Satish K. Tripathi, Ph. D.

Satish K. Tripathi, Ph. D.

Appointed Provost and Executive Vice President for Academic Affairs on July 1, 2004, Dr. Satish Tripathi came to the University at Buffalo from UC Riverside where he served as Dean of the Bourns College of Engineering and the William R. Johnson, Jr. Family Distinguished Professor of Engineering at UC Riverside since 1997. He also served as acting executive vice chancellor from March 2002 through June 2002.

Prior to joining UC Riverside, he was a professor in the Department of Computer Science at the University of Maryland, where his 19 years as a faculty member in the department included being chair from 1988-95.

Tripathi is an internationally accomplished computer scientist who has been involved in substantial funded research. He has published more than 200 scholarly papers, supervised 25 doctoral students and served on program committees of numerous international conferences.

He has been the guest editor or guest co-editor of several scientific journals and is a founding member of the editorial board of IEEE Pervasive Computing.

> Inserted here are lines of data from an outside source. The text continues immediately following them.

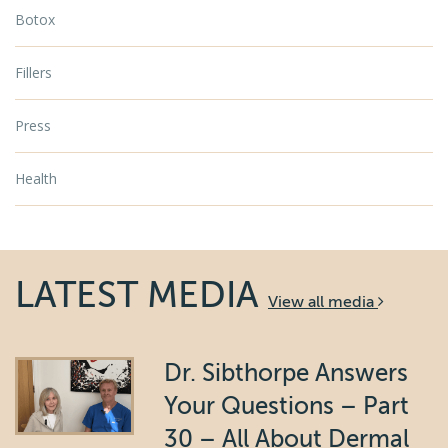
Botox
Fillers
Press
Health
LATEST MEDIA
View all media
Dr. Sibthorpe Answers
Your Questions – Part
30 – All About Dermal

A member of the editorial board of International Journal of High-Speed Networks, he previously was on the editorial boards of Theoretical Computer Science, IEEE Transactions on Computers, ACM Multimedia Systems, and ACM/IEEE Transactions on Networking.

Tripathi is a fellow of the IEEE Computer and Communications Societies and the American Association for the Advancement of Science.

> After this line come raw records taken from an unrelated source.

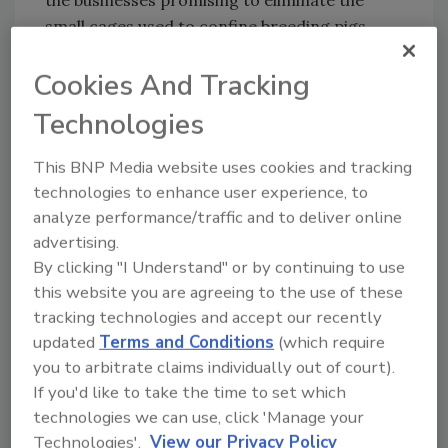
the businesses promising to eliminate the
small cages used to confine breeding pigs
from their own pork supply chains.
Cookies And Tracking
Canada’s agreement is betting on the phase-
in period being enough to offset industry
Technologies
concerns about cost while satisfying
consumers and animal welfare advocates.
This BNP Media website uses cookies and tracking
technologies to enhance user experience, to
The draft code calls for housing gilts in
analyze performance/traffic and to deliver online
groups prior to breeding and then housing
advertising.
gilts and sows by size. From weaning to
By clicking "I Understand" or by continuing to use
mating, the draft code suggests sows can be
this website you are agreeing to the use of these
kept in individual stalls or in groups. The
tracking technologies and accept our recently
changes impact barn design and how much
updated
Terms and Conditions
(which require
space is dedicated to each animal.
you to arbitrate claims individually out of court).
For all housing newly built or rebuilt or
If you'd like to take the time to set which
brought into use for the first time after July 1,
technologies we can use, click 'Manage your
2014, mated gilts and sows must be housed in
Technologies'.
View our Privacy Policy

He was a visiting professor at the University of Paris-Sud in France and the University of Erlangen-Nuremberg in Germany while at the University of Maryland.

A native of India, Tripathi graduated top of his class from Banaras Hindu University in India in 1968. In addition to a doctorate in computer science that he earned from the University of Toronto in 1979, he was awarded the Honorary Doctorate of Sciences from the prestigious Indian Institute of Information Technology, Allahabad, the university’s highest degree. Tripathi holds three master's degrees - one in computer science from the University of Toronto (1976) and two in statistics from the University of Alberta (1974) and Banaras Hindu University (1970).